EY Absolute is a holistic compliance and reporting service that helps businesses to make their finance functions more efficient. Powered by Microsoft technologies, it delivers a range of core bookkeeping, accounting and tax compliance services, enabling a client to outsource some or all of its operational finance function. It provides relevant, accurate and timely management information based on clients’ key performance data, enabling them to focus on growth. The services offered by EY Absolute are flexible and modular, which means that a client can choose the most appropriate combination.

EY Absolute was developed in response to many of the issues I have just outlined. We also discussed several of these at the roundtable, including how to extract value from technology to enable better strategic decisions and how to recruit and retain people with the right skills. Businesses of all sizes don’t always have the resources or knowledge to solve such issues. EY Absolute removes many of the challenges to maintaining an effective finance function and enables business leaders to focus instead on growing their businesses.
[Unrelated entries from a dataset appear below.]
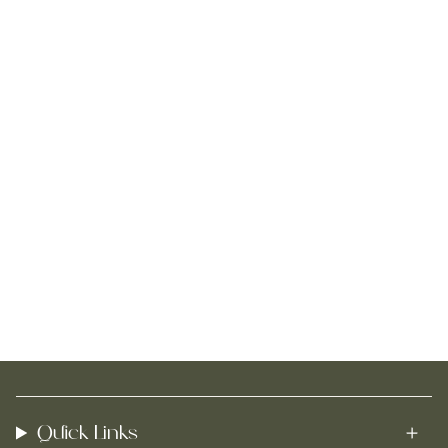
Quick Links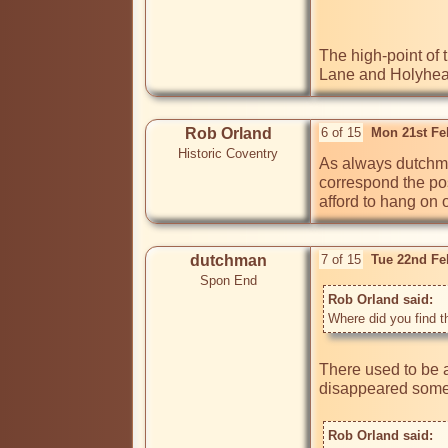
The high-point of 
Lane and Holyhead
Rob Orland
6 of 15
Mon 21st Fe
Historic Coventry
As always dutchma
correspond the posi
afford to hang on 
dutchman
7 of 15
Tue 22nd Fe
Spon End
Rob Orland said: 
Where did you find t
There used to be a
disappeared some t
Rob Orland said: 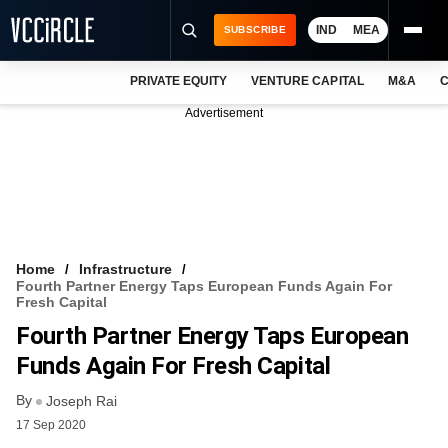
IND
MEA
SUBSCRIBE
PRIVATE EQUITY
VENTURE CAPITAL
M&A
C
NEWS
Advertisement
EVENTS
TRAININGS
PRO EXCLUSIVES
RESEARCH REPORTS
Home
Infrastructure
Fourth Partner Energy Taps European Funds Again For
VCC INTELLIGENCE
Fresh Capital
Fourth Partner Energy Taps European
FREE NEWSLETTER
Funds Again For Fresh Capital
LOGIN
By
Joseph Rai
17 Sep 2020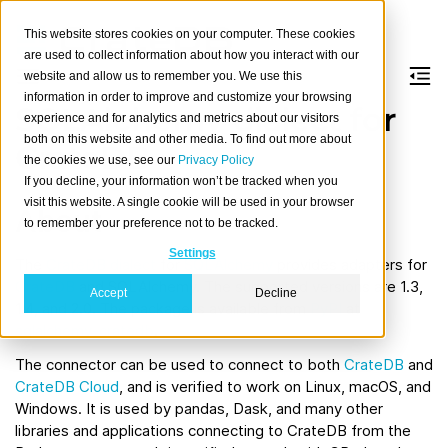
This website stores cookies on your computer. These cookies
are used to collect information about how you interact with our
website and allow us to remember you. We use this
information in order to improve and customize your browsing
SQLAlchemy dialect for
experience and for analytics and metrics about our visitors
both on this website and other media. To find out more about
CrateDB
the cookies we use, see our
Privacy Policy
If you decline, your information won’t be tracked when you
visit this website. A single cookie will be used in your browser
About
to remember your preference not to be tracked.
Settings
The
CrateDB dialect
for
SQLAlchemy
provides adapters for
CrateDB
and SQLAlchemy. The supported versions are 1.3,
Accept
Decline
1.4, and 2.0. The package is available from
PyPI
at
sqlalchemy-cratedb
.
The connector can be used to connect to both
CrateDB
and
CrateDB Cloud
, and is verified to work on Linux, macOS, and
Windows. It is used by pandas, Dask, and many other
libraries and applications connecting to CrateDB from the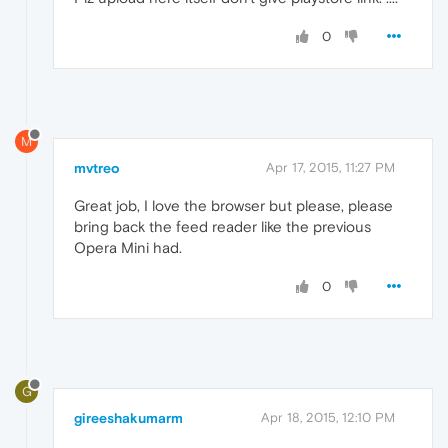
0
M
mvtreo
Apr 17, 2015, 11:27 PM
Great job, I love the browser but please, please
bring back the feed reader like the previous
Opera Mini had.
0
G
gireeshakumarm
Apr 18, 2015, 12:10 PM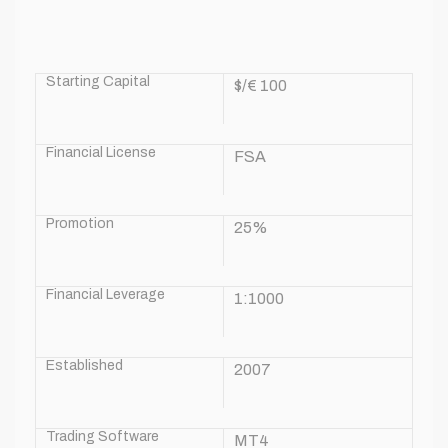
Starting Capital
$/€ 100
Financial License
FSA
Promotion
25%
Financial Leverage
1:1000
Established
2007
Trading Software
MT4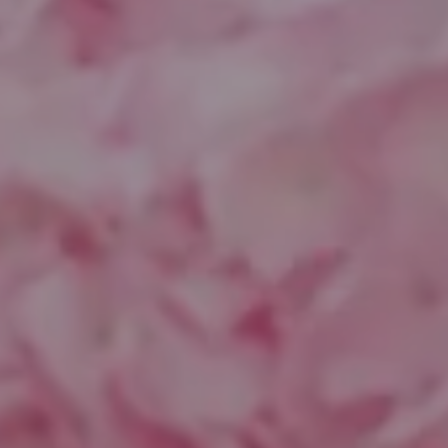
Compass
1643 N Milwaukee Ave.
Chicago, IL 60647
851 Spruce St.
Winnetka, IL 60093
Theo Jordan & Katie Cassman
(847) 624-6236
[email protected]
(847) 508-2732
[email protected]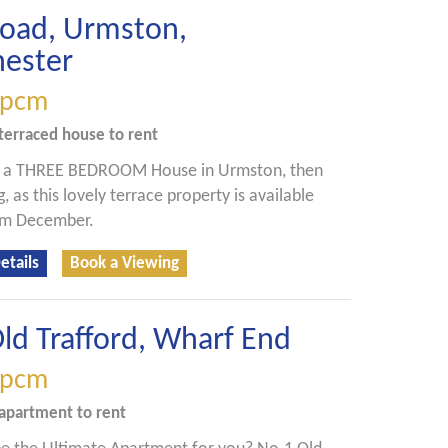
Road, Urmston,
ester
pcm
terraced house
to rent
r a THREE BEDROOM House in Urmston, then
, as this lovely terrace property is available
rom December.
etails
Book a Viewing
ld Trafford, Wharf End
pcm
apartment
to rent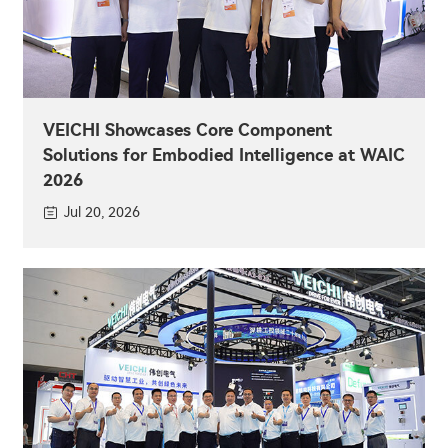
VEICHI Showcases Core Component
Solutions for Embodied Intelligence at WAIC
2026
Jul 20, 2026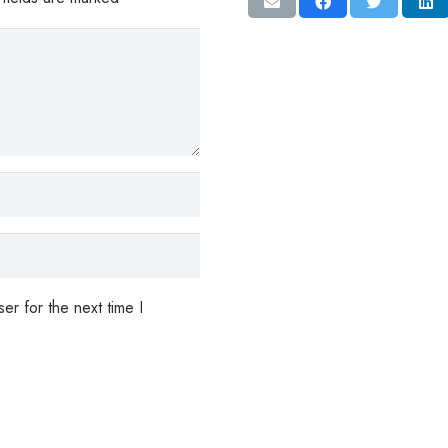
er for the next time I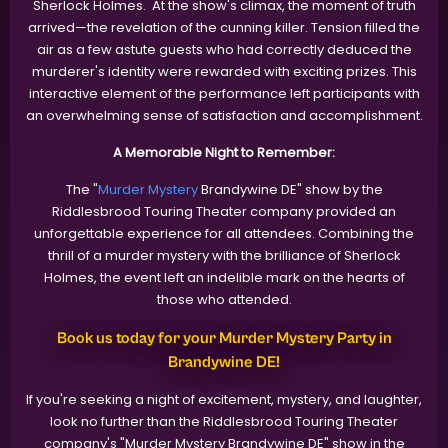
Sherlock Holmes. At the show's climax, the moment of truth
arrived—the revelation of the cunning killer. Tension filled the
air as a few astute guests who had correctly deduced the
murderer's identity were rewarded with exciting prizes. This
interactive element of the performance left participants with
an overwhelming sense of satisfaction and accomplishment.
A Memorable Night to Remember:
The "
Murder Mystery
Brandywine DE" show by the
Riddlesbrood Touring Theater company provided an
unforgettable experience for all attendees. Combining the
thrill of a murder mystery with the brilliance of Sherlock
Holmes, the event left an indelible mark on the hearts of
those who attended.
Book us today for your Murder Mystery Party in
Brandywine DE!
If you're seeking a night of excitement, mystery, and laughter,
look no further than the Riddlesbrood Touring Theater
company's "Murder Mystery Brandywine DE" show in the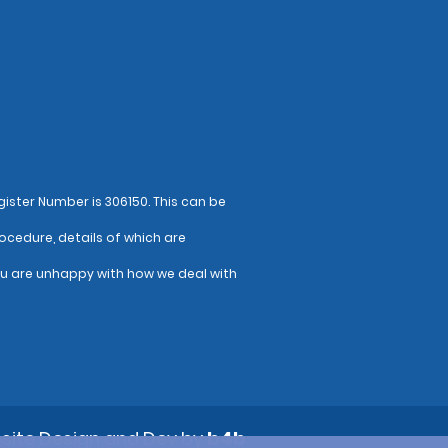
ister Number is 306150. This can be
ocedure, details of which are
ou are unhappy with how we deal with
site Design and Dev by
b4b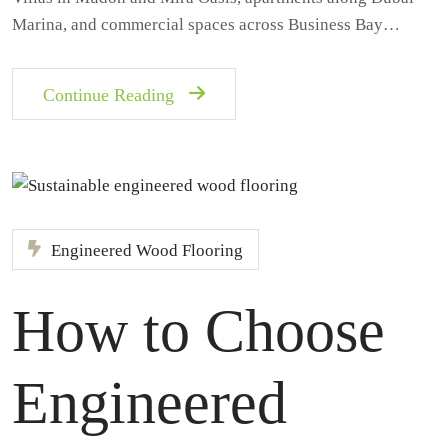
Marina, and commercial spaces across Business Bay…
Continue Reading
Engineered Wood Flooring
How to Choose
Engineered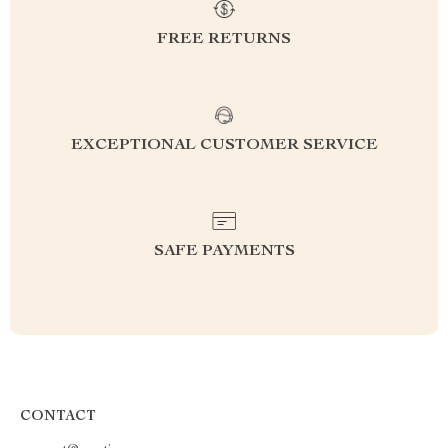
FREE RETURNS
EXCEPTIONAL CUSTOMER SERVICE
SAFE PAYMENTS
CONTACT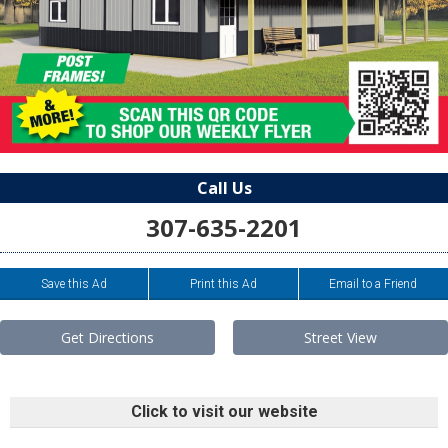
Call Us
307-635-2201
Save this Ad
Print this Ad
Email to a Friend
Get Directions
Street View
Click to visit our website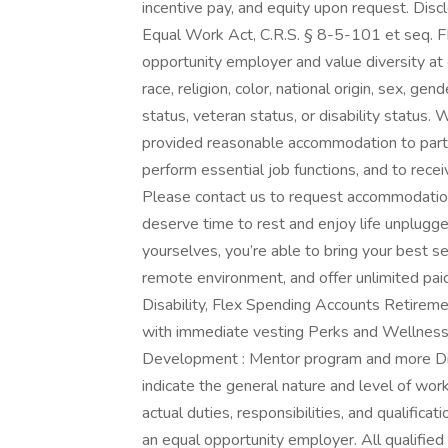
incentive pay, and equity upon request. Disc
Equal Work Act, C.R.S. § 8-5-101 et seq. F
opportunity employer and value diversity at
race, religion, color, national origin, sex, ge
status, veteran status, or disability status. W
provided reasonable accommodation to partici
perform essential job functions, and to rece
Please contact us to request accommodation.
deserve time to rest and enjoy life unplugg
yourselves, you’re able to bring your best self
remote environment, and offer unlimited paid 
Disability, Flex Spending Accounts Retirem
with immediate vesting Perks and Wellness: 
Development : Mentor program and more Disc
indicate the general nature and level of wo
actual duties, responsibilities, and qualifica
an equal opportunity employer. All qualified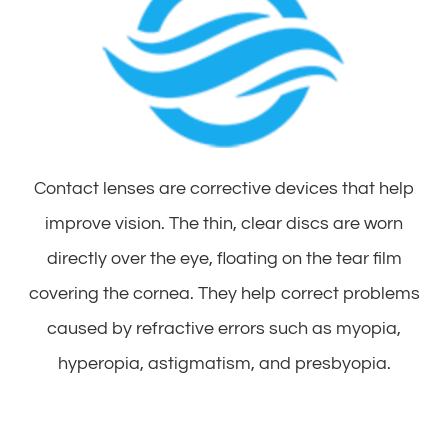
Contact lenses are corrective devices that help
improve vision. The thin, clear discs are worn
directly over the eye, floating on the tear film
covering the cornea. They help correct problems
caused by refractive errors such as myopia,
hyperopia, astigmatism, and presbyopia.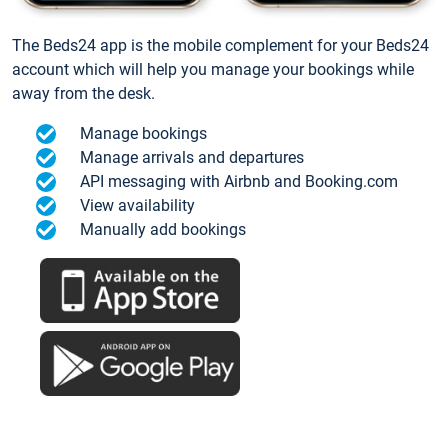
The Beds24 app is the mobile complement for your Beds24
account which will help you manage your bookings while
away from the desk.
Manage bookings
Manage arrivals and departures
API messaging with Airbnb and Booking.com
View availability
Manually add bookings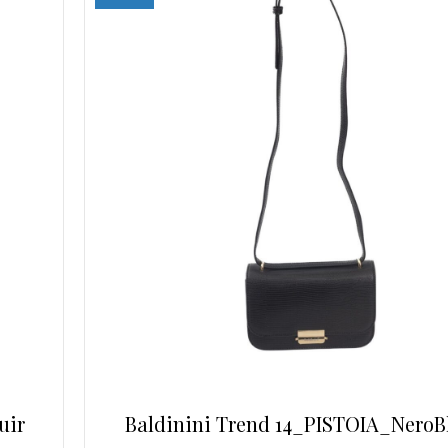
may
be
chosen
on
the
product
page
uir
Baldinini Trend 14_PISTOIA_NeroB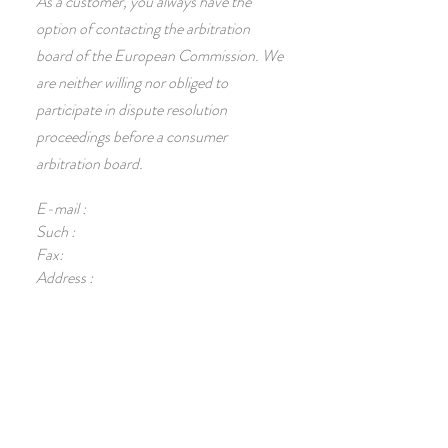
As a customer, you always have the
option of contacting the arbitration
board of the European Commission. We
are neither willing nor obliged to
participate in dispute resolution
proceedings before a consumer
arbitration board.
E-mail :
Such :
Fax:
Address :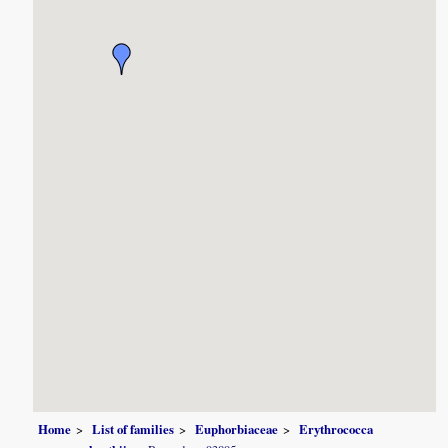
Home
List of families
Euphorbiaceae
Erythrococca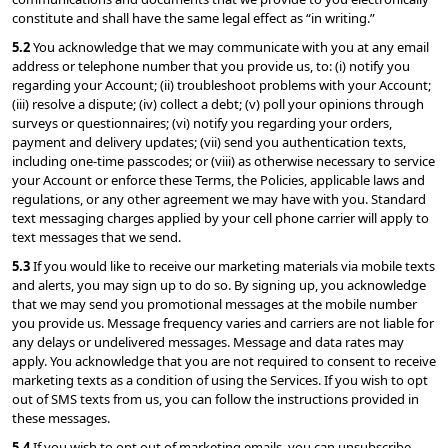
constitute and shall have the same legal effect as “in writing.”
5.2 
You acknowledge that we may communicate with you at any email 
address or telephone number that you provide us, to: (i) notify you 
regarding your Account; (ii) troubleshoot problems with your Account; 
(iii) resolve a dispute; (iv) collect a debt; (v) poll your opinions through 
surveys or questionnaires; (vi) notify you regarding your orders, 
payment and delivery updates; (vii) send you authentication texts, 
including one-time passcodes; or (viii) as otherwise necessary to service 
your Account or enforce these Terms, the Policies, applicable laws and 
regulations, or any other agreement we may have with you. Standard 
text messaging charges applied by your cell phone carrier will apply to 
text messages that we send.
5.3 
If you would like to receive our marketing materials via mobile texts 
and alerts, you may sign up to do so. By signing up, you acknowledge 
that we may send you promotional messages at the mobile number 
you provide us. Message frequency varies and carriers are not liable for 
any delays or undelivered messages. Message and data rates may 
apply. You acknowledge that you are not required to consent to receive 
marketing texts as a condition of using the Services. If you wish to opt 
out of SMS texts from us, you can follow the instructions provided in 
these messages.
5.4 
If you wish to opt out of marketing emails, you can unsubscribe 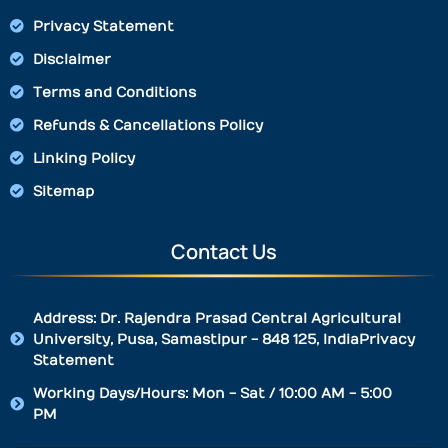
Privacy Statement
Disclaimer
Terms and Conditions
Refunds & Cancellations Policy
Linking Policy
Sitemap
Contact Us
Address: Dr. Rajendra Prasad Central Agricultural
University, Pusa, Samastipur - 848 125, IndiaPrivacy
Statement
Working Days/Hours: Mon - Sat / 10:00 AM - 5:00
PM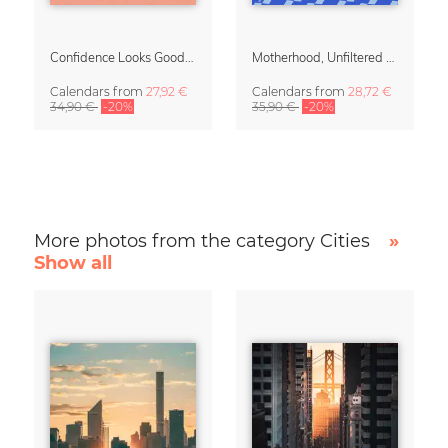
Confidence Looks Good On You Calendar 2027
Motherhood, Unfiltered Calendar 2027
Calendars
from
27,92 €
Calendars
from
28,72 €
34,90 €
-20%
35,90 €
-20%
More photos from the category Cities
»
Show all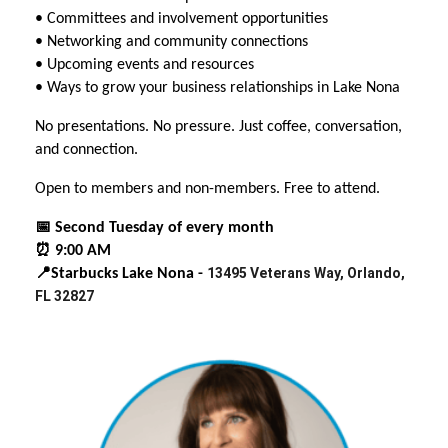
• Committees and involvement opportunities
• Networking and community connections
• Upcoming events and resources
• Ways to grow your business relationships in Lake Nona
No presentations. No pressure. Just coffee, conversation,
and connection.
Open to members and non-members. Free to attend.
📅 Second Tuesday of every month
⏰ 9:00 AM
13495 Veterans Way, Orlando,
📍Starbucks Lake Nona -
FL 32827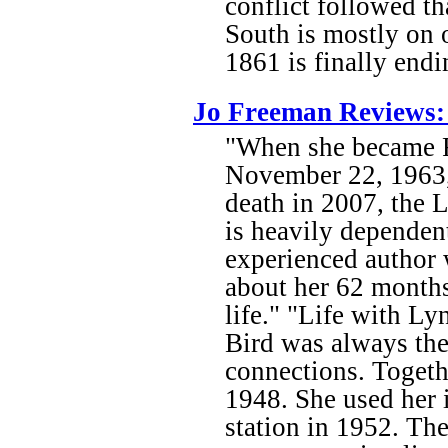
conflict followed th
South is mostly on o
1861 is finally endi
Jo Freeman Reviews: 
"When she became Fi
November 22, 1963, 
death in 2007, the 
is heavily dependen
experienced author w
about her 62 months 
life." "Life with Ly
Bird was always the
connections. Togeth
1948. She used her 
station in 1952. The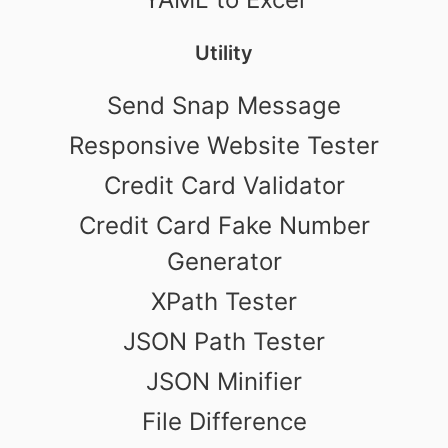
Utility
Send Snap Message
Responsive Website Tester
Credit Card Validator
Credit Card Fake Number
Generator
XPath Tester
JSON Path Tester
JSON Minifier
File Difference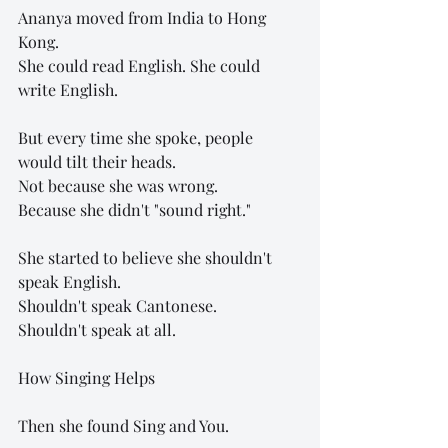
Ananya moved from India to Hong 
Kong.
She could read English. She could 
write English.
But every time she spoke, people 
would tilt their heads.
Not because she was wrong.
Because she didn't "sound right."
She started to believe she shouldn't 
speak English.
Shouldn't speak Cantonese.
Shouldn't speak at all.
How Singing Helps
Then she found Sing and You.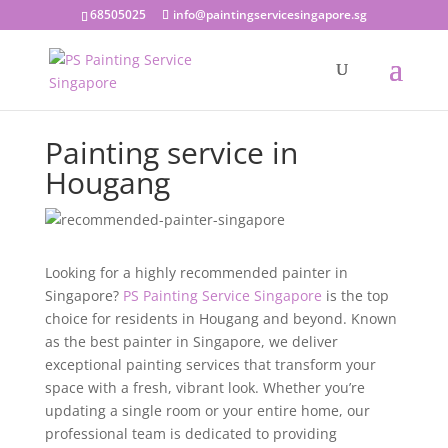
68505025
info@paintingservicesingapore.sg
Painting service in
Hougang
Looking for a highly recommended painter in
Singapore?
PS Painting Service Singapore
is the top
choice for residents in Hougang and beyond. Known
as the best painter in Singapore, we deliver
exceptional painting services that transform your
space with a fresh, vibrant look. Whether you’re
updating a single room or your entire home, our
professional team is dedicated to providing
How can a managed-service solution help businesses struggling to modernise their finance functions?

It takes away much of the operational and administrative burden. Using EY Absolute is more cost-effective than building and maintaining capability in-house. It lowers the investment and maintenance costs of the IT systems and helps to simplify the in-house finance function. Our flexible service can scale in line with business requirements, reducing the need to recruit, train and retain staff with appropriate skills. We also provide access to our UK and global networks, helping businesses to grow as they enter new markets and/or territories.

Is there a risk that a client will lose too much control if all these services are provided by a third party?

Organisations have always had this concern about outsourcing, yet many of the services that EY Absolute delivers have traditionally been outsourced. We are also seeing an upward trend in the outsourcing of higher-value processes – such as management accounting, planning, forecasting and budgeting – where control and visibility are, of course, critical. But both the technology underpinning EY Absolute and the way we structure our team and deliver our services helps to address these concerns. Our cloud-based systems enable us to collaborate with clients, giving them real-time access to their data and a complete view of what we’re doing for them.

But it’s the human element that really helps to overcome their worries: EY Absolute provides each client with a relationship manager who understands its business, along with a dedicated finance team that’s effectively an extension of its own finance function. Although we do harness the power of technology to deliver our services, the value is derived from the people behind it, who are on hand to be the client’s trusted business advisers.

What do you think the finance function of the future will look like?

As we discussed at the roundtable, it’s clear that technology and, more broadly, digital disruption are likely to have a significant impact. Digital disruption is both an opportunity and a challenge for business leaders when it comes to their finance functions. But, while the role of automation and technology will keep growing, people with the right skills will continue to be crucial. Finance professionals who can lead innovation and drive value from new systems will become increasingly important. But, in my view, leading finance functions of the future will be those that strike the right balance between technology and people and between build or buy. Getting the balance right will enable finance to focus on higher-value tasks, partnering with the business to generate strategic insights and, ultimately, drive growth.

Julie Hadfield, partner at EYJulie Hadfield is a partner at EY and leads EY Absolute in the UK.

Having worked at Deloitte and Credit Suisse, Hadfield joined EY in 2004. She has more than 18 years’ experience of delivering UK and international corporate tax and accounting advice to clients ranging from start-ups to large listed corporations.

A chartered accountant and a chartered tax adviser, she specialises in designing and delivering tailored accounting, tax compliance and reporting solutions.

A mother of three, Hadfield is also a keen advocate of equal opportunities and flexible working practices.